I have tried being open minded and not having rules. And honestly I don't have many just age and children. Mainly children. Everytime I get caught up with a dude with a child there's always some type of drama. Not necessarily baba mama drama either but there's always something and it usually revolves around the child. So therefore by choice I have decided to leave men with kids alone. That's just my preference. It just doesn't fare out in the end. And I want to be the first person giving my man who hopefully is my husband a child. That's something I want to share with him only. I'm not knocking single parents because my mother was one but I don't have children and I expect the same. That's all.

Anonymous said...

oohhhh I so feel you on this one! I mean why do we have to apologize for wanting and needing to be number 1? Why has finding a man with NO children getting harder and harder? Once meeting and dating a man your first questions to him should not be: 1. Have you ever dated or been with another man (another topic) 2. Do you have any children and if so how many? 3. Are they all by the same women? Because having more than one further complicates the whole situation especially if they are simple minded.
Again, it may be shallow in someone else book, but when you don’t have kids and you have to compete with other single women, different lifestyles, and schedules throwing children in the mix is not always the best option.

Anonymous said...

I agree with Single Girl, I don't want a man with kids either.

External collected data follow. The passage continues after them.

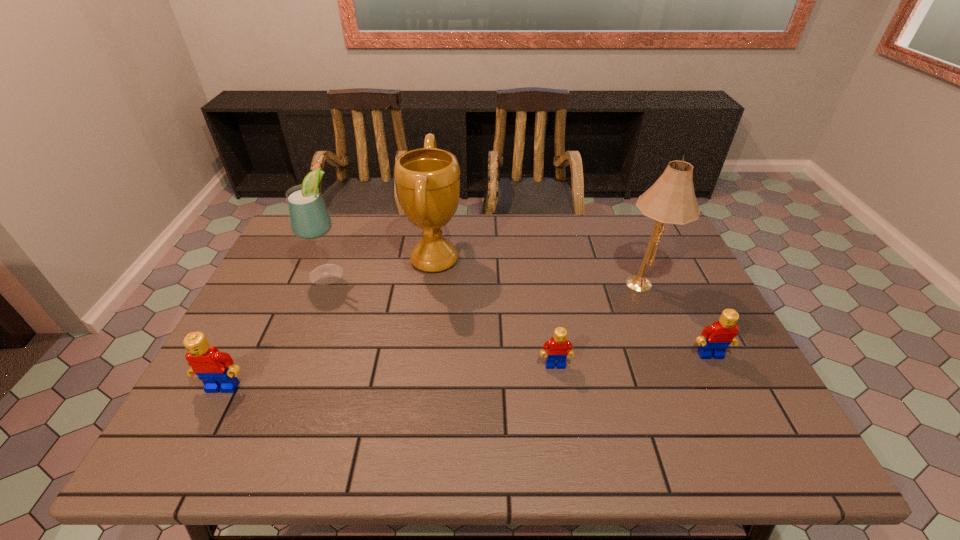 Locate an element on the screen. The width and height of the screenshot is (960, 540). free space between the award and the fifth tallest object is located at coordinates (572, 307).

Locate an element on the screen. The image size is (960, 540). unoccupied position between the second shortest Lego and the nearest object is located at coordinates (467, 371).

Where is `free space that is in between the rightmost Lego and the award`? Image resolution: width=960 pixels, height=540 pixels. free space that is in between the rightmost Lego and the award is located at coordinates [x=572, y=307].

Where is `vacant point located between the alcohol and the third object from left to right`? vacant point located between the alcohol and the third object from left to right is located at coordinates (381, 266).

The image size is (960, 540). Identify the location of vacant region between the second object from left to right and the lampshade. (486, 278).

Where is `empty location between the lampshade and the nearest Lego`? This screenshot has width=960, height=540. empty location between the lampshade and the nearest Lego is located at coordinates (434, 335).

Where is `unoccupied position between the lampshade and the second Lego from right to left`? unoccupied position between the lampshade and the second Lego from right to left is located at coordinates (600, 324).

Choose which object is the fourth nearest neighbor to the shortest Lego. Please provide its 2D coordinates. Your answer should be formatted as a tuple, i.e. [(x, y)], where the tuple contains the x and y coordinates of a point satisfying the conditions above.

[(309, 218)]

Locate which object is the second closest to the fifth tallest object. Please provide its 2D coordinates. Your answer should be formatted as a tuple, i.e. [(x, y)], where the tuple contains the x and y coordinates of a point satisfying the conditions above.

[(556, 349)]

Locate an element on the screen. Image resolution: width=960 pixels, height=540 pixels. Lego that is the third closest one to the alcohol is located at coordinates (720, 334). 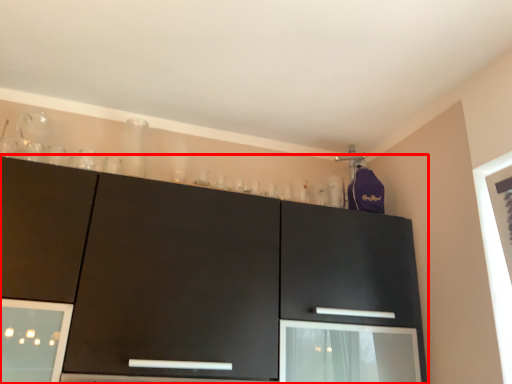 Question: From the image's perspective, where is cabinetry (annotated by the red box) located relative to screen door?

Choices:
 (A) below
 (B) above

Answer: (B) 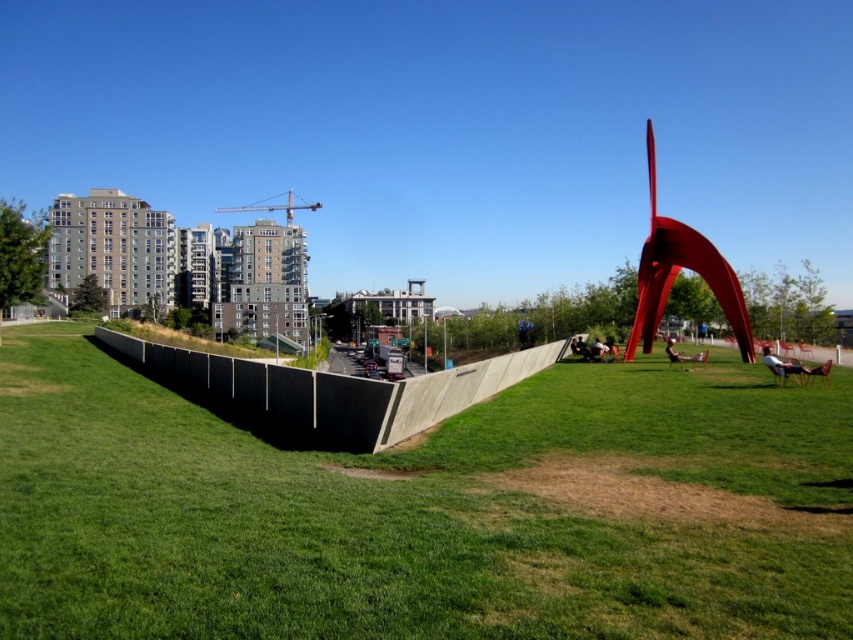 Question: Which point is farther to the camera?

Choices:
 (A) (16, 420)
 (B) (728, 300)

Answer: (B)

Question: Which object is closer to the camera taking this photo?

Choices:
 (A) polished red metal abstract art at right
 (B) green grassy at center

Answer: (B)

Question: Is green grassy at center to the left of polished red metal abstract art at right from the viewer's perspective?

Choices:
 (A) no
 (B) yes

Answer: (B)

Question: Is the position of green grassy at center more distant than that of polished red metal abstract art at right?

Choices:
 (A) yes
 (B) no

Answer: (B)

Question: Is green grassy at center wider than polished red metal abstract art at right?

Choices:
 (A) yes
 (B) no

Answer: (B) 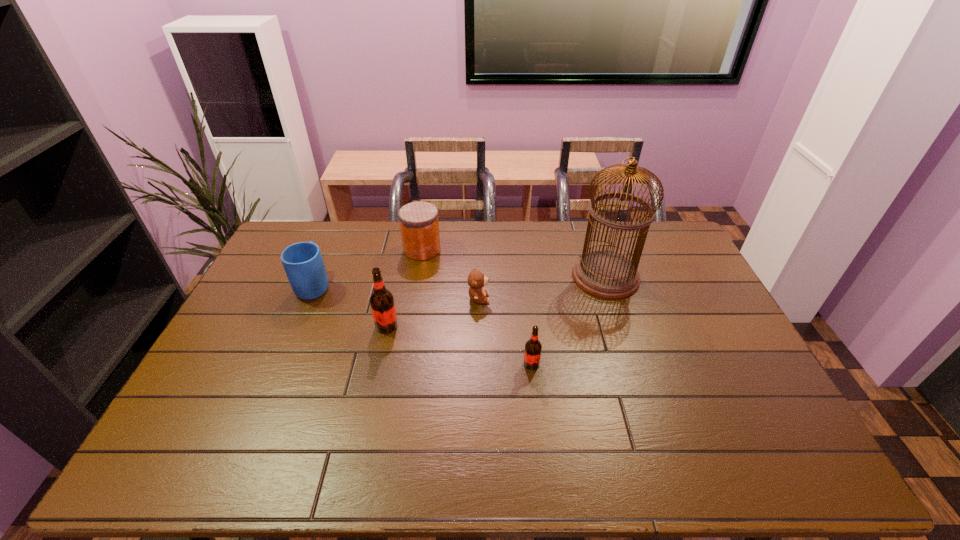 The width and height of the screenshot is (960, 540). I want to click on birdcage positioned at the far edge, so click(605, 274).

Identify the location of jar that is at the far edge. (419, 223).

Locate an element on the screen. The image size is (960, 540). object at the left edge is located at coordinates (303, 263).

In the image, there is a desktop. Identify the location of blank space at the far edge. (555, 242).

Identify the location of blank space at the near edge of the desktop. (270, 411).

You are a GUI agent. You are given a task and a screenshot of the screen. Output one action in this format:
    pyautogui.click(x=<x>, y=<y>)
    Task: Click on the free space at the left edge of the desktop
    The image size is (960, 540).
    Given the screenshot: What is the action you would take?
    pyautogui.click(x=291, y=292)

Locate an element on the screen. Image resolution: width=960 pixels, height=540 pixels. vacant space at the far left corner of the desktop is located at coordinates (299, 239).

In the image, there is a desktop. At what (x,y) coordinates should I click in order to perform the action: click on vacant space at the near right corner. Please return your answer as a coordinate pair (x, y). Looking at the image, I should click on (760, 406).

You are a GUI agent. You are given a task and a screenshot of the screen. Output one action in this format:
    pyautogui.click(x=<x>, y=<y>)
    Task: Click on the unoccupied position between the left root beer and the rightmost object
    This screenshot has width=960, height=540.
    Given the screenshot: What is the action you would take?
    pyautogui.click(x=496, y=301)

Image resolution: width=960 pixels, height=540 pixels. Identify the location of free area in between the nearer root beer and the jar. (477, 307). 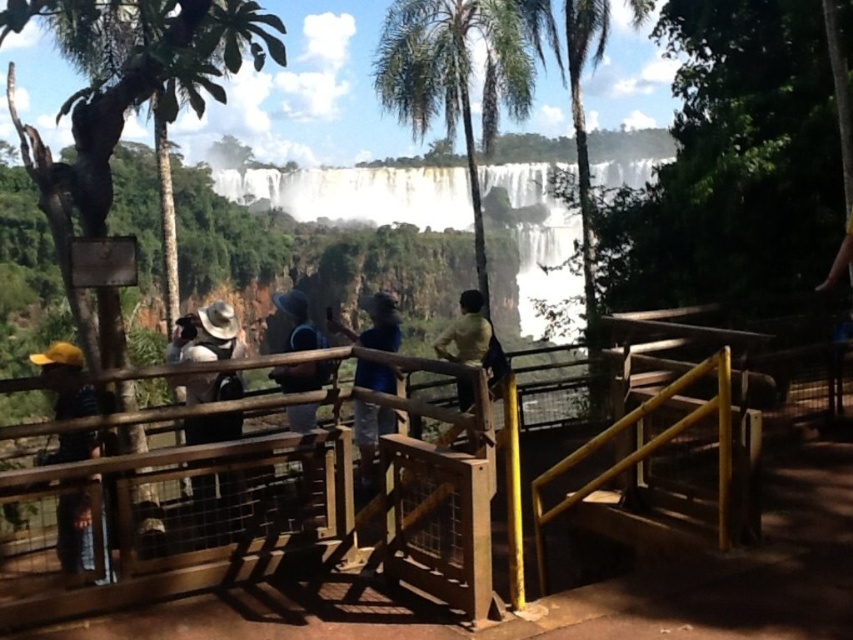 Question: Among these objects, which one is nearest to the camera?

Choices:
 (A) blue fabric hat at center
 (B) white smooth waterfall at upper center
 (C) brown fabric hat at center
 (D) green leafy palm tree at center

Answer: (A)

Question: Can you confirm if brown fabric hat at center is positioned above green matte shirt at center?

Choices:
 (A) yes
 (B) no

Answer: (B)

Question: Estimate the real-world distances between objects in this image. Which object is farther from the blue fabric hat at center?

Choices:
 (A) brown fabric hat at center
 (B) yellow fabric cap at lower left

Answer: (A)

Question: Which of the following is the farthest from the observer?

Choices:
 (A) blue fabric hat at center
 (B) green leafy palm tree at center

Answer: (B)

Question: From the image, what is the correct spatial relationship of yellow fabric cap at lower left in relation to green matte shirt at center?

Choices:
 (A) right
 (B) left

Answer: (B)

Question: Can you confirm if brown fabric hat at center is positioned below green matte shirt at center?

I'm over 40 so it's getting realy hard to find one with none. I've heard plenty of men say that they don't want a ready made family, why can't a woman say it? The few times that I gave in and dated men with a kid or kids, I didn't care for it. On top of that, I've have men initially say they don't have kids, but they finally admit they do, just don't live with them. Also, there are those who lie about the number of children that they have. Why not just avoid it all together?